# Chainsaw boring jig?



## twoclones (Jun 9, 2010)

Some time ago I saw a video on YouTube of a jig/fixture which attached to the end of the chainsaw bar. It wasn't much more than a round shaft. After a hole is drilled into a log, the shaft was inserted and the chainsaw was twisted around to bore a hole the same diameter as the bar and chain. 

Has anyone see or used this? Does it wear out the bar quickly? Who sells it?


----------



## twoclones (Jun 14, 2010)

*Found the video!*

I found the video to that chainsaw boring jig. Very simple but not sure it wouldn't destroy the bar... 

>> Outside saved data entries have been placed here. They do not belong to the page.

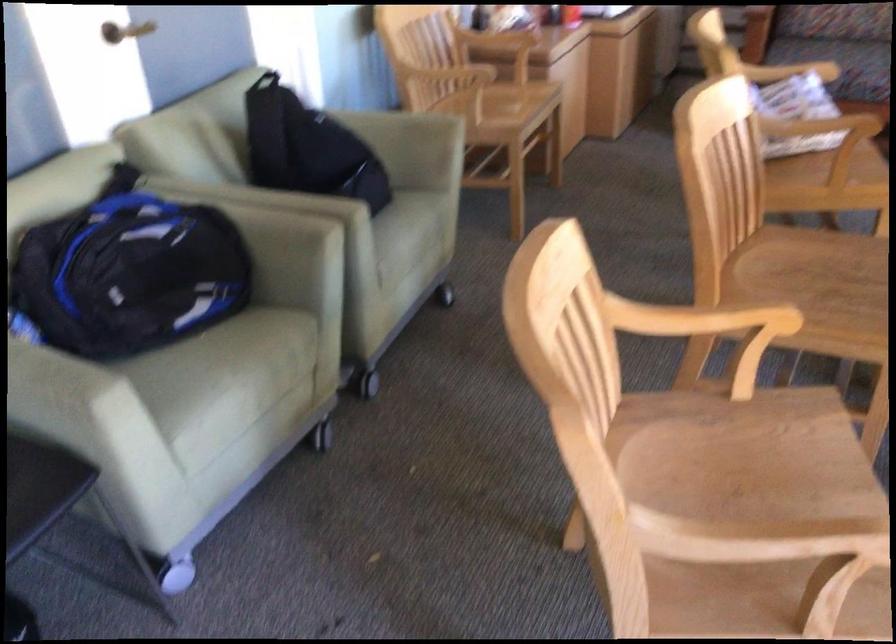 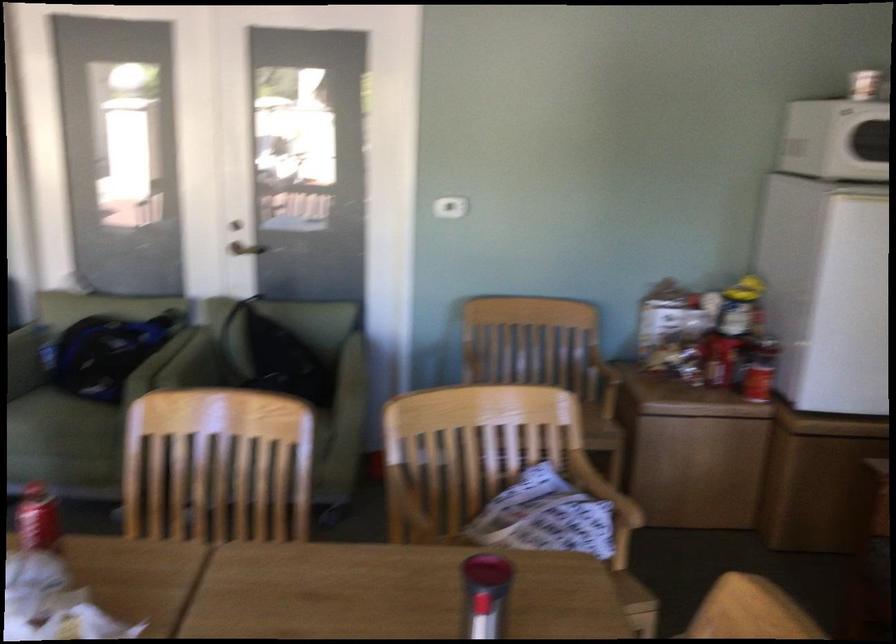 The point at (424,194) is marked in the first image. Where is the corresponding point in the second image?

(322, 436) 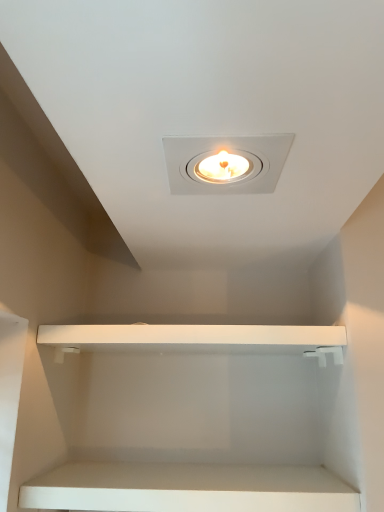 You are a GUI agent. You are given a task and a screenshot of the screen. Output one action in this format:
    pyautogui.click(x=<x>, y=<y>)
    Task: Click on the free point above white matte cabinet at lower center, which appears as the 2th cabinet when viewed from the top (from a real-world perspective)
    The width and height of the screenshot is (384, 512).
    Given the screenshot: What is the action you would take?
    pyautogui.click(x=199, y=478) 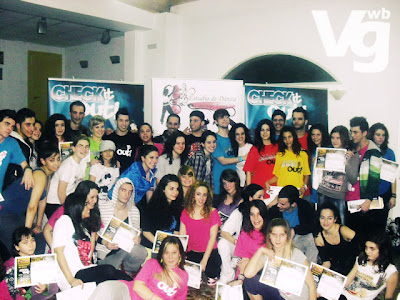 The image size is (400, 300). In order to click on door in this screenshot , I will do `click(50, 66)`.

http://www.youtube.com/watch?v=EWb_a5mIX88


----------



## john taliaferro (Jun 19, 2010)

you ever tried to drill a bar their hard,so mounting the guide gonna take time, i think i understand what your saying its bending the teeth over on the end of the bar,i think it would work on a old bar cause their always still ok at the tip . looked like he had different guides he could screw on .john t


----------



## rarefish383 (Jun 19, 2010)

I've got drill bits that big and they're alot faster. It obviously works, but it's only one size. Even if the drill bits are $30 or $40 each, I'd rather build up a set, Joe.


----------



## twoclones (Jun 20, 2010)

rarefish383 said:


> I've got drill bits that big and they're alot faster. It obviously works, but it's only one size. Even if the drill bits are $30 or $40 each, I'd rather build up a set, Joe.

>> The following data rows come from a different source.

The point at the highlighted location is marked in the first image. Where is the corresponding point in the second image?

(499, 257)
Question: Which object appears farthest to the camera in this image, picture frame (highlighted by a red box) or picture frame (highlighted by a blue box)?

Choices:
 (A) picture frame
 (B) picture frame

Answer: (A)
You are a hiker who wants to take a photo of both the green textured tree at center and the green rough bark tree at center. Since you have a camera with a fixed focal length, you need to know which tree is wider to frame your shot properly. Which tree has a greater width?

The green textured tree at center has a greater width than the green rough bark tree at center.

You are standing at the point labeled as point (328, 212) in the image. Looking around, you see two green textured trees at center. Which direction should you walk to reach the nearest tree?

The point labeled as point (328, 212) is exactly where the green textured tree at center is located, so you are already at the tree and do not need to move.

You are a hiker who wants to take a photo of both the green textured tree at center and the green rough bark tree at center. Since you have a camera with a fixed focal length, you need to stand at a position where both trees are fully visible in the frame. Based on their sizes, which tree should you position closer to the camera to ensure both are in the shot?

Are you talking about the self feed bits plumbers use? I use one for boring a 'beer can hole' in carvings. The work great but could not be used at the kind of angle the chainsaw bore is going in at. 

Butch


----------



## ibeseen (Jul 1, 2010)

that looks pretty simple to build would just have to use a hard nose bar instead of a sprocket nose bar


----------



## Huskybill (Jun 2, 2018)

There was a chain saw drill? I think it was a Tanaka.


----------